Task brief >> Would you transcribe each of the entries exactly, with nothing added or dropped?

Supplied entries >>
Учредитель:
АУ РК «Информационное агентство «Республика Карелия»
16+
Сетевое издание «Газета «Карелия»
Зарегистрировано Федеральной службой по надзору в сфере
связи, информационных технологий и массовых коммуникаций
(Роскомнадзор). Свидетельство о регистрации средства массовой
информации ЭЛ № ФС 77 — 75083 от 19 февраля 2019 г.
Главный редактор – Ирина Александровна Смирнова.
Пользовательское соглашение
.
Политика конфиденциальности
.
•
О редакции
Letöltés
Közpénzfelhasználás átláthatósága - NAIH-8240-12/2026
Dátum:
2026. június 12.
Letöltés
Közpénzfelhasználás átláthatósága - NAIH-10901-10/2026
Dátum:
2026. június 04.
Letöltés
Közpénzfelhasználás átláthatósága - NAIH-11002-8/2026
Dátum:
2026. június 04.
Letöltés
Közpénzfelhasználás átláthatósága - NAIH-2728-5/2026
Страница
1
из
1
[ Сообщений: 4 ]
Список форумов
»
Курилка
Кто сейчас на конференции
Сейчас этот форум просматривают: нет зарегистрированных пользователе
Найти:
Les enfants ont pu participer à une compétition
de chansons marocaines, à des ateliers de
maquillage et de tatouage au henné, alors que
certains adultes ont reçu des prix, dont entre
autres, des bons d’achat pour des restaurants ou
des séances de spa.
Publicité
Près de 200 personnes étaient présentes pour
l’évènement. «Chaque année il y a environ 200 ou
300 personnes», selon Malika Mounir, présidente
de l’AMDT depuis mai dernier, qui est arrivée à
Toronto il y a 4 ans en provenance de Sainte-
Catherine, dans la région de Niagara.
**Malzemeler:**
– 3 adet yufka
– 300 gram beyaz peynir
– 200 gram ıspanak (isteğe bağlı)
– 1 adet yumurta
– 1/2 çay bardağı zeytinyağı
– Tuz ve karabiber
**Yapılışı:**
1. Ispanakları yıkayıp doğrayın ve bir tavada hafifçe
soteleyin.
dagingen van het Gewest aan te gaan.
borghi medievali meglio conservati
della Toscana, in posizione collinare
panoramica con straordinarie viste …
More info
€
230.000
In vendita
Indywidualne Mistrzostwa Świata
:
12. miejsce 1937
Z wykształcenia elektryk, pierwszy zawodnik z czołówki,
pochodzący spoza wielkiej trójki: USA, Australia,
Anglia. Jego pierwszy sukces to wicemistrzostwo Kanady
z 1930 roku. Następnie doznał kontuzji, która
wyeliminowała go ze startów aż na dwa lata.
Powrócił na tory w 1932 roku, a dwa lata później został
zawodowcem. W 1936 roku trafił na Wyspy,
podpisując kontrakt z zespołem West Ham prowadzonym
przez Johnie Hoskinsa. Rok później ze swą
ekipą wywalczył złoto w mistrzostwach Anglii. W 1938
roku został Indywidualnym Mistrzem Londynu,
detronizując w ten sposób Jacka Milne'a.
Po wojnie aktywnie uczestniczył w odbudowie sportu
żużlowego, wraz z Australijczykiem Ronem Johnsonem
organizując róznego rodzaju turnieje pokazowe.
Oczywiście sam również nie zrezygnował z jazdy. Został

Exercise output >>
Учредитель:
АУ РК «Информационное агентство «Республика Карелия»
16+
Сетевое издание «Газета «Карелия»
Зарегистрировано Федеральной службой по надзору в сфере
связи, информационных технологий и массовых коммуникаций
(Роскомнадзор). Свидетельство о регистрации средства массовой
информации ЭЛ № ФС 77 — 75083 от 19 февраля 2019 г.
Главный редактор – Ирина Александровна Смирнова.
Пользовательское соглашение
.
Политика конфиденциальности
.
•
О редакции
Letöltés
Közpénzfelhasználás átláthatósága - NAIH-8240-12/2026
Dátum:
2026. június 12.
Letöltés
Közpénzfelhasználás átláthatósága - NAIH-10901-10/2026
Dátum:
2026. június 04.
Letöltés
Közpénzfelhasználás átláthatósága - NAIH-11002-8/2026
Dátum:
2026. június 04.
Letöltés
Közpénzfelhasználás átláthatósága - NAIH-2728-5/2026
Страница
1
из
1
[ Сообщений: 4 ]
Список форумов
»
Курилка
Кто сейчас на конференции
Сейчас этот форум просматривают: нет зарегистрированных пользователе
Найти:
Les enfants ont pu participer à une compétition
de chansons marocaines, à des ateliers de
maquillage et de tatouage au henné, alors que
certains adultes ont reçu des prix, dont entre
autres, des bons d’achat pour des restaurants ou
des séances de spa.
Publicité
Près de 200 personnes étaient présentes pour
l’évènement. «Chaque année il y a environ 200 ou
300 personnes», selon Malika Mounir, présidente
de l’AMDT depuis mai dernier, qui est arrivée à
Toronto il y a 4 ans en provenance de Sainte-
Catherine, dans la région de Niagara.
**Malzemeler:**
– 3 adet yufka
– 300 gram beyaz peynir
– 200 gram ıspanak (isteğe bağlı)
– 1 adet yumurta
– 1/2 çay bardağı zeytinyağı
– Tuz ve karabiber
**Yapılışı:**
1. Ispanakları yıkayıp doğrayın ve bir tavada hafifçe
soteleyin.
dagingen van het Gewest aan te gaan.
borghi medievali meglio conservati
della Toscana, in posizione collinare
panoramica con straordinarie viste …
More info
€
230.000
In vendita
Indywidualne Mistrzostwa Świata
:
12. miejsce 1937
Z wykształcenia elektryk, pierwszy zawodnik z czołówki,
pochodzący spoza wielkiej trójki: USA, Australia,
Anglia. Jego pierwszy sukces to wicemistrzostwo Kanady
z 1930 roku. Następnie doznał kontuzji, która
wyeliminowała go ze startów aż na dwa lata.
Powrócił na tory w 1932 roku, a dwa lata później został
zawodowcem. W 1936 roku trafił na Wyspy,
podpisując kontrakt z zespołem West Ham prowadzonym
przez Johnie Hoskinsa. Rok później ze swą
ekipą wywalczył złoto w mistrzostwach Anglii. W 1938
roku został Indywidualnym Mistrzem Londynu,
detronizując w ten sposób Jacka Milne'a.
Po wojnie aktywnie uczestniczył w odbudowie sportu
żużlowego, wraz z Australijczykiem Ronem Johnsonem
organizując róznego rodzaju turnieje pokazowe.
Oczywiście sam również nie zrezygnował z jazdy. Został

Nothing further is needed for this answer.